Мэтт уставился в зеркало за стойкой и подумал: только девица из бара могла назвать такого красавчиком. В целом, пожалуй, и недурен, но шрам – от левого виска через всю щеку почти до угла губ – красоты не прибавляет. Рана зажила не так уж скверно, учитывая поспешные тайные меры, которые были приняты, когда университетская инициация не удалась, но шрам сделал лицо слегка асимметричным. И невесть откуда взявшаяся седая прядь в лохматых черных волосах не выглядела ни оригинальной, ни изысканной, а просто придавала ему чудаковатый вид.

Он нахмурился, глядя в зеркало. Черная пятница не стала светлей. Пьяная жалость к себе, вот что это такое.

Он допил дешевое виски и без лишних слов толкнул стаканчик через стойку в сопровождении десяти центов и пятицентовика. Ожидая второй порции, Мэтт увидел в зеркало новую жертву приставучей девицы. Вот кого она точно могла назвать красавчиком, и это еще было бы изрядное преуменьшение. Все в нем было безупречно и в самый раз – от высокого лба до в меру пышных усов. Даже тщательно уложенные волосы не казались чересчур прилизанными. И слишком хорошо одет для Мейн-стрит, а значит, всерьез рискует, что его подпоят и ограбят.

Мэтту вдруг почудилось в нем нечто знакомое. А потом взгляд обрамленных длинными ресницами глаз встретился с ним в зеркале.

– Грегори!

– Мэтт!

– Я так вижу, вы, парни, настроены поболтать, – заявила девица и удалилась.

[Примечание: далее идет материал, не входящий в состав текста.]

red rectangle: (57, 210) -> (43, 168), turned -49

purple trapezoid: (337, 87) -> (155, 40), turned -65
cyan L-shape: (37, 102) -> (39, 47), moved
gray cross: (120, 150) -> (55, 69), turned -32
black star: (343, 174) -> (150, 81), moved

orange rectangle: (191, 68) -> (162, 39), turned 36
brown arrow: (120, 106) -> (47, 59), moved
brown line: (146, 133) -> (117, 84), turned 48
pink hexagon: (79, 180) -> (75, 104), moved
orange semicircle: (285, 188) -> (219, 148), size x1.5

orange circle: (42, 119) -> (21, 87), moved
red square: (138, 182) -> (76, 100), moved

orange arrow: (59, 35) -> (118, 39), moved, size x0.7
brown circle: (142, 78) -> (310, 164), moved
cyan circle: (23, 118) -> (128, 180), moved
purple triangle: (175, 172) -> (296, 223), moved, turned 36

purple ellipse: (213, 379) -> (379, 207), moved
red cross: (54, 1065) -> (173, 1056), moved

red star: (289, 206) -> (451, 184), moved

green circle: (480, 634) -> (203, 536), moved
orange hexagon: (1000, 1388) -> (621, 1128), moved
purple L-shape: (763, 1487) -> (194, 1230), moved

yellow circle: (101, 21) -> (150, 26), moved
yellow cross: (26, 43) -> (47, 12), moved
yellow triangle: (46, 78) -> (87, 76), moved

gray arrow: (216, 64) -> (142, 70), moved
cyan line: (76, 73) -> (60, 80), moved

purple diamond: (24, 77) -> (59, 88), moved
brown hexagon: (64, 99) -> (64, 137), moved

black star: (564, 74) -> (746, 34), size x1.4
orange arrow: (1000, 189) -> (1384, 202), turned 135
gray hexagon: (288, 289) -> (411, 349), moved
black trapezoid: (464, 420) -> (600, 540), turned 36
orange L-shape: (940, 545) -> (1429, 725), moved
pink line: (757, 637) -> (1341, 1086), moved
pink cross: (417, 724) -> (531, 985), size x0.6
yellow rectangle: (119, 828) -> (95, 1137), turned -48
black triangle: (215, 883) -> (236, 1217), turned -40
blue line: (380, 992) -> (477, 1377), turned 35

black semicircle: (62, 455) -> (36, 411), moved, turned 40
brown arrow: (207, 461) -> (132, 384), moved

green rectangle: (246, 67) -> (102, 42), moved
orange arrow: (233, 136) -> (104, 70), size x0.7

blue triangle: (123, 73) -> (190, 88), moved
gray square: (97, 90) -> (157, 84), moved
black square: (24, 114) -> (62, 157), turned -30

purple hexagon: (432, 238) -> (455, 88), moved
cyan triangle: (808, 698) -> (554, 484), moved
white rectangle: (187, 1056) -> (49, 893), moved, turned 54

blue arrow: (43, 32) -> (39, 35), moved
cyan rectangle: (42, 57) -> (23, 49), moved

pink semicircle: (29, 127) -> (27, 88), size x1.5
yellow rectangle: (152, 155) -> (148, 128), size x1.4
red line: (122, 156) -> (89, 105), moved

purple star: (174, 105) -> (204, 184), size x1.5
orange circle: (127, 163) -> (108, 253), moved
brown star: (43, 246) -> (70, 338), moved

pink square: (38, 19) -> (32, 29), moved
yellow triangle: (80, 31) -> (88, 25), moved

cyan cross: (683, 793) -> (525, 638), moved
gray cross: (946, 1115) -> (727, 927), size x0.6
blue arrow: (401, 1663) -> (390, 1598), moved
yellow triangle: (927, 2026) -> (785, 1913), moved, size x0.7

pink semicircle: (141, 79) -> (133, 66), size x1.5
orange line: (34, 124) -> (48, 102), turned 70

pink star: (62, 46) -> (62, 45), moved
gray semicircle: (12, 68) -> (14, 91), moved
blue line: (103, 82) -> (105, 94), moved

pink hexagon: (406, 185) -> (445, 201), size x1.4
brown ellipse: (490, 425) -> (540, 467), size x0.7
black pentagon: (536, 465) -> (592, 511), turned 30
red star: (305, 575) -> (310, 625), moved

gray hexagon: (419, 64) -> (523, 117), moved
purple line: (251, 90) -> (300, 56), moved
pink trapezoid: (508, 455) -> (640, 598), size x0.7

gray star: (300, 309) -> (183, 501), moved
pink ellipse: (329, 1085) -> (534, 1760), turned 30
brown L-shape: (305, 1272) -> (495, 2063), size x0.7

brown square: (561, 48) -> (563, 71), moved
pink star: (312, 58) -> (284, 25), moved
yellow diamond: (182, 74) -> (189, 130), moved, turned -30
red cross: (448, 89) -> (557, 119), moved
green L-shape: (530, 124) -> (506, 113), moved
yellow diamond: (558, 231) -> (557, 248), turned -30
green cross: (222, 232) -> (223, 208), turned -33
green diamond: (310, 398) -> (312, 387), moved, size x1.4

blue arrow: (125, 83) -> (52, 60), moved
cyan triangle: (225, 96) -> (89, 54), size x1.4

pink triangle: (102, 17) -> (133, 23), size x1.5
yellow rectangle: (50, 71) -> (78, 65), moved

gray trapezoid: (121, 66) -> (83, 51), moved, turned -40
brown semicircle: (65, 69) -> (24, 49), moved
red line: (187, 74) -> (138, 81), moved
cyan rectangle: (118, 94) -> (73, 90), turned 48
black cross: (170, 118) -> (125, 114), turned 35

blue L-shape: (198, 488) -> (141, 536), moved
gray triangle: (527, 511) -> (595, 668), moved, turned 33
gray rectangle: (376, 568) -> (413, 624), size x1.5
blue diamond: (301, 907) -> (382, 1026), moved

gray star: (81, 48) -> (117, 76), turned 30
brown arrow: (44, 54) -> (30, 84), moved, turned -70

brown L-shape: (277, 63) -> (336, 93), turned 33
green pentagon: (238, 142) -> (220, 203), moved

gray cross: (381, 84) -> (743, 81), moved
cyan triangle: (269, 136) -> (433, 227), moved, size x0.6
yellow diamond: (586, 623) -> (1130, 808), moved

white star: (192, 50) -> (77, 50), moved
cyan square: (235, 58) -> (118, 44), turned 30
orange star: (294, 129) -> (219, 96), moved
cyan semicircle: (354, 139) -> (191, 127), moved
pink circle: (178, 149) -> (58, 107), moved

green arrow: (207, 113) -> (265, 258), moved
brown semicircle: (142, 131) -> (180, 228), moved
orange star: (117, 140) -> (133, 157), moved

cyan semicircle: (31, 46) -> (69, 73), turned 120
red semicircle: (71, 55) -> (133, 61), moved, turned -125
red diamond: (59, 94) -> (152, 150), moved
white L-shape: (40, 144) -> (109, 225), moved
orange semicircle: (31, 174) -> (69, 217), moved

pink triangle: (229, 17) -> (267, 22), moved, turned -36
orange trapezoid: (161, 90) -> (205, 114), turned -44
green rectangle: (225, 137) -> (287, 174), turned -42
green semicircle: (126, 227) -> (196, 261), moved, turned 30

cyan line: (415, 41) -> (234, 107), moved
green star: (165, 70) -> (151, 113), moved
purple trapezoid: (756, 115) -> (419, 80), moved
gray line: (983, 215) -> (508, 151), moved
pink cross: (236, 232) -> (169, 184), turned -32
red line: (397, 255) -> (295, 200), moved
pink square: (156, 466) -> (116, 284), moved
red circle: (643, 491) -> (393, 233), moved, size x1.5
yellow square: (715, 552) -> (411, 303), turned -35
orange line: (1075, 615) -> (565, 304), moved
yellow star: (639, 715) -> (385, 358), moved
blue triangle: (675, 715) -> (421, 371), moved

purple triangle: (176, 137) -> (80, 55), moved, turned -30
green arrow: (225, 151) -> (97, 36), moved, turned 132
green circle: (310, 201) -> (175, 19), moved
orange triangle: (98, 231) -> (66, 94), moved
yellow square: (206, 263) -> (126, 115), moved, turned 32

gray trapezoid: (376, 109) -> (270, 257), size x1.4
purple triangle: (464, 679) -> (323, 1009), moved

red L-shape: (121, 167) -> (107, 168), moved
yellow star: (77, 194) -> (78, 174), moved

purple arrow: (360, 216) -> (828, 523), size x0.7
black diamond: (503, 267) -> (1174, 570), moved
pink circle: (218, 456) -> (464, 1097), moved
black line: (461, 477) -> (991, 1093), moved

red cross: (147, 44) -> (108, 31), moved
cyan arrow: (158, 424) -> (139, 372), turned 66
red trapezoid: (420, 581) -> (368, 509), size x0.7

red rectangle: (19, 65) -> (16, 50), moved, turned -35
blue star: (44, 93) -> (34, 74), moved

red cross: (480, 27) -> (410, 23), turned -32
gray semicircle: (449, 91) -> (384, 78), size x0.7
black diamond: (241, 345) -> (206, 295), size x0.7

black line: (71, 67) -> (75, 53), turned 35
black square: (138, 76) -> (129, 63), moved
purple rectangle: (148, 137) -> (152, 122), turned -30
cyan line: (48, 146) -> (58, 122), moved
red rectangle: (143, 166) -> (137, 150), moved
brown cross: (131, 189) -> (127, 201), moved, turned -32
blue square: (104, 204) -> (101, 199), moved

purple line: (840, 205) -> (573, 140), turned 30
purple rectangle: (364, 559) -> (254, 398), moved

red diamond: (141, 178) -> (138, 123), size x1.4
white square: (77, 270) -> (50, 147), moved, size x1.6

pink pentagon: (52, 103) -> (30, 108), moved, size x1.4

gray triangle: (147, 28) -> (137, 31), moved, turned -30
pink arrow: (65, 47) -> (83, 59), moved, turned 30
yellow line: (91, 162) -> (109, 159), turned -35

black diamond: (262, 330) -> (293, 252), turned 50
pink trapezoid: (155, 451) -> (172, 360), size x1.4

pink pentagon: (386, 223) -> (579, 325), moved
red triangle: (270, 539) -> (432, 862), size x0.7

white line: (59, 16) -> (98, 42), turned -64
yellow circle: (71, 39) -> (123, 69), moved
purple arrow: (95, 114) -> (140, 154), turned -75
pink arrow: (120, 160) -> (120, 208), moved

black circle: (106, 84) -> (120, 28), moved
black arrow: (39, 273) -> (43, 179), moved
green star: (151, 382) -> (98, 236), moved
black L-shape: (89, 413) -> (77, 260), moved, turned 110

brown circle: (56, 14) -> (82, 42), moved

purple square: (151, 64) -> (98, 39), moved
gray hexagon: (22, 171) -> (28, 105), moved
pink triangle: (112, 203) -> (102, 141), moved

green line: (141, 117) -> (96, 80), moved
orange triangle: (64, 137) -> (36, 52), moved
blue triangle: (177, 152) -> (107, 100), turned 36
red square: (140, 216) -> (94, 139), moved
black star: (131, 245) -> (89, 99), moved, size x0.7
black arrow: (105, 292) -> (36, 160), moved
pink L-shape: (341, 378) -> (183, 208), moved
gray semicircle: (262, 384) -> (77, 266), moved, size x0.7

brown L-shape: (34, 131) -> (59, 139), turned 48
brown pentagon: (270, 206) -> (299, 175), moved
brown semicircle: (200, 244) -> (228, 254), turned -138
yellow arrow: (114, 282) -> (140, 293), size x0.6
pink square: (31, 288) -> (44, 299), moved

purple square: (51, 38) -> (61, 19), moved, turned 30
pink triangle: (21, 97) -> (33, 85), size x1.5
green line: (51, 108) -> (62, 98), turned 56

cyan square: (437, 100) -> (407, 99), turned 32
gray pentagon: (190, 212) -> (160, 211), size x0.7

Будь у Мэтта время хоть немного подумать, он, возможно, вспомнил бы, что они с Грегори Рэндалом всегда друг друга недолюбливали. Более того, Грегори, который учился на предпоследнем курсе в тот год, когда Мэтт поступил в колледж, был косвенным образом повинен в появлении злополучного шрама. Разделяла их и разница в социальном положении, а точнее в средствах. В 1929 году первокурсник Мэтт наслаждался финансовой независимостью, которая в 1940 году казалась ему сказочной, но даже в те годы он не был ровней Рэндалу, сыну одного из крупнейших лос-анджелесских брокеров.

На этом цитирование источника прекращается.